5 Stars 4 Stars 3 Stars 2 Stars 1 Star 4.3 from 43 reviews
  • Author: admin
  • Prep Time: 15 minutes
  • Cook Time: 55 minutes
  • Total Time: 1 hour 10 minutes
  • Yield: 10 servings
  • Category: Baked Goods
  • Method: Baking
  • Cuisine: American

Description

A moist and flavorful pumpkin bread perfect for fall or anytime you crave a comforting treat. This classic recipe combines warm spices like cinnamon, nutmeg, and cloves with pumpkin puree and a sweet cinnamon-sugar topping for an irresistibly tender loaf, enhanced with optional crunchy walnuts or pecans.


Ingredients

Scale

Dry Ingredients

  • 1 ¾ cups all-purpose flour
  • 1 tsp baking soda
  • ½ tsp baking powder
  • ½ tsp salt
  • 1 ½ tsp ground cinnamon
  • ½ tsp ground nutmeg
  • ¼ tsp ground cloves

Wet Ingredients

  • 2 large eggs
  • 1 ½ cups granulated sugar
  • 1 cup canned pumpkin puree (not pumpkin pie filling)
  • 1/3 cup vegetable oil
  • ¼ cup milk
  • 1 tsp vanilla extract

Add-ins

  • ½ cup chopped walnuts or pecans (optional)

Topping (Optional)

  • 2 tbsp melted butter
  • 2 tbsp sugar
  • 1 tsp cinnamon


Instructions

  1. Preheat the Oven: Preheat your oven to 350°F (175°C) to ensure it is at the perfect temperature when you’re ready to bake the bread.
  2. Prepare the Pan: Grease and flour a 9×5-inch loaf pan or alternatively, line it with parchment paper to prevent sticking and help with easy removal.
  3. Mix the Dry Ingredients: In a medium bowl, whisk together all-purpose flour, baking soda, baking powder, salt, ground cinnamon, ground nutmeg, and ground cloves until evenly combined.
  4. Prepare the Wet Ingredients: In a large bowl, whisk the eggs and granulated sugar together until the mixture is smooth and slightly fluffy, which helps with texture.
  5. Add Pumpkin and Liquids: Stir in the canned pumpkin puree, vegetable oil, milk, and vanilla extract to the egg and sugar mixture until thoroughly combined.
  6. Combine Ingredients: Gradually add the dry ingredients to the wet ingredients, mixing gently until just combined.

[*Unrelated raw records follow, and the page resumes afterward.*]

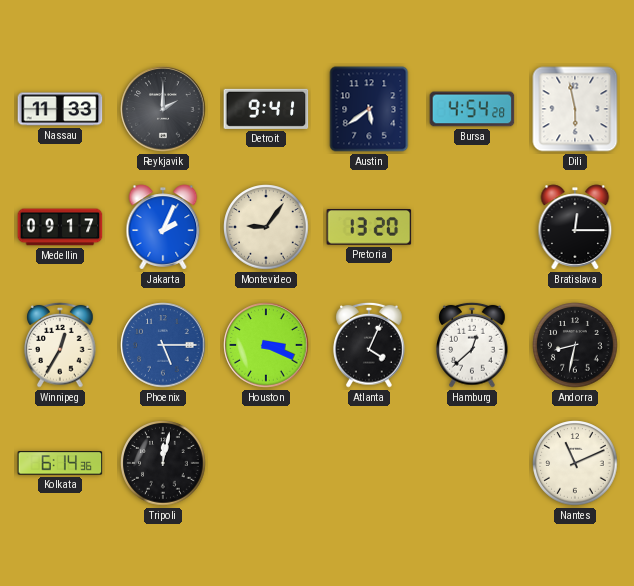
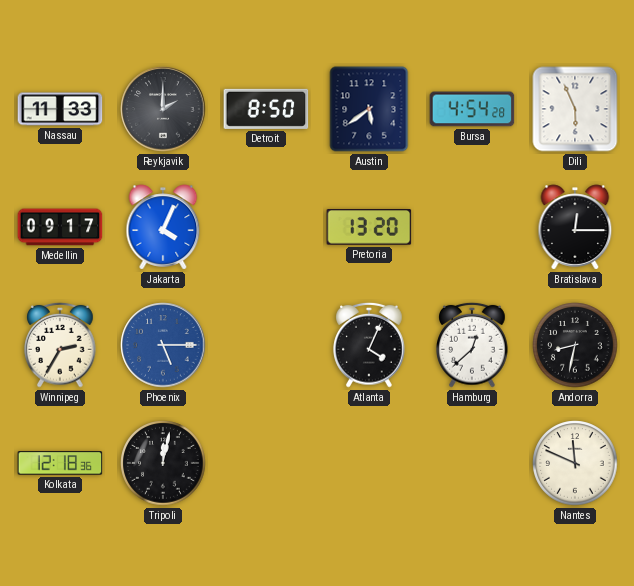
Detroit: 9:41 -> 8:50
Dili: 5:58 -> 5:56
Jakarta: 2:04 -> 4:04
Montevideo: 9:06 -> none
Winnipeg: 12:35 -> 2:35
Houston: 3:19 -> none
Kolkata: 6:14 -> 12:18
Nantes: 11:11 -> 11:49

Avoid overmixing to keep the bread tender.
  7. Add Nuts: Fold in the chopped walnuts or pecans if using, distributing them evenly throughout the batter.
  8. Pour Batter: Pour the prepared batter into the greased or lined loaf pan and smooth the top with a spatula for an even bake.
  9. Prepare Topping: Brush the batter surface with melted butter and sprinkle evenly with the cinnamon-sugar mixture for a sweet and spiced crust.
  10. Bake: Bake the loaf in the preheated oven for 55 to 65 minutes, or until a toothpick inserted into the center comes out clean.
  11. Cover if Needed: If the bread starts to brown too quickly on top, tent it loosely with aluminum foil to prevent burning while the inside finishes baking.
  12. Cool: Remove the bread from the oven and let it cool in the pan for 10 minutes. Then transfer it to a wire rack to cool completely before slicing and serving.

Notes

  • Use canned pumpkin puree, not pumpkin pie filling, to avoid added sugars and spices.
  • For a nut-free version, simply omit the walnuts or pecans.
  • Check doneness with a toothpick inserted near the center; it should come out clean or with a few moist crumbs.
  • Store leftover pumpkin bread wrapped tightly at room temperature for up to 3 days or refrigerate for up to a week.
  • This bread also freezes well; slice and freeze in airtight containers for up to 3 months.